Thoughts, reviews, rants, laments, and general chatting about the wonderful world(s) of comic books.
Jun 16, 2016
The 40 Years of Comics Project - Day 478: Final Crisis #7, March 2009
What does one do when faced with the idea that we damage our fictions, that we should not be participating in them, but viewing them from outside, allowing them to grow and shift, but keeping our own toxic narratives from destroying them, and, by association, ourselves? Though then we come to realize that our toxic narratives have grown from the narratives we have inherited from our fictions, from the imaginary from which we define ourselves. And so to cure ourselves, and to cure our fictions, we must come to realize that, while we may have created them, they have taken on life and form of their own. They will outlive us all. It behooves us to pay attention to what is embedded in them, what the next civilization will learn about us from the stories we've left behind.

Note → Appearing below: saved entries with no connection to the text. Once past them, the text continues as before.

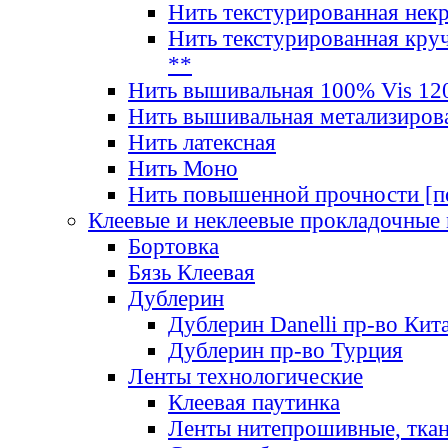
Нить текстурированная нек
Нить текстурированная круч
**
Нить вышивальная 100% Vis 120
Нить вышивальная метализиров
Нить латексная
Нить Моно
Нить повышенной прочности [под
Клеевые и неклеевые прокладочные
Бортовка
Бязь Клеевая
Дублерин
Дублерин Danelli пр-во Кит
Дублерин пр-во Турция
Ленты технологические
Клеевая паутинка
Ленты нитепрошивные, ткан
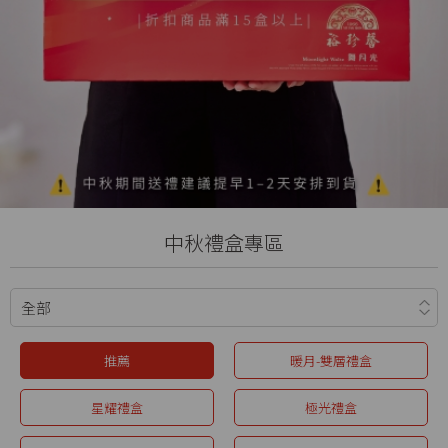
中秋禮盒專區
推薦
暖月-雙層禮盒
星耀禮盒
極光禮盒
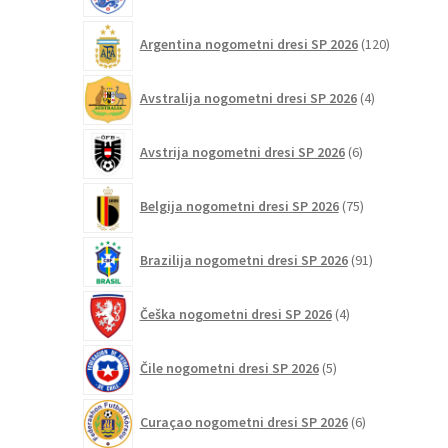
120
Argentina nogometni dresi SP 2026
120
izdelkov
4
Avstralija nogometni dresi SP 2026
4
izdelki
6
Avstrija nogometni dresi SP 2026
6
izdelkov
75
Belgija nogometni dresi SP 2026
75
izdelkov
91
Brazilija nogometni dresi SP 2026
91
izdelkov
4
Češka nogometni dresi SP 2026
4
izdelki
5
Čile nogometni dresi SP 2026
5
izdelkov
6
Curaçao nogometni dresi SP 2026
6
izdelkov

Hence, I suppose, the study of literature, in some ways.
The Supermen of the Multiverse, "a team of solar-powered heroes so incredible it can be assembled only once, against the absolute enemy," is a remarkable couple of pages in this issue. Each time I read the series, I spend time picking out the Superman proxies from other publishers that are marginally concealed beneath costume tweaks and changes. Hyperion and the Sentry are here. Mr. Majestic is here, as are Supreme, Apollo, Ultiman. The Red Son Superman is here, as is Sunshine Superman, Overman, and, leading the way, as is appropriate, Captain Marvel. They fly out from the page, one bounded by no panel borders, both moving from and moving into our collective unconscious, to battle the creature that sits at the heart of the darkness in reality that we all know, to battle the ultimate force of despair with the nourishing light of the sun. This is how the end of the world ends.
Onward.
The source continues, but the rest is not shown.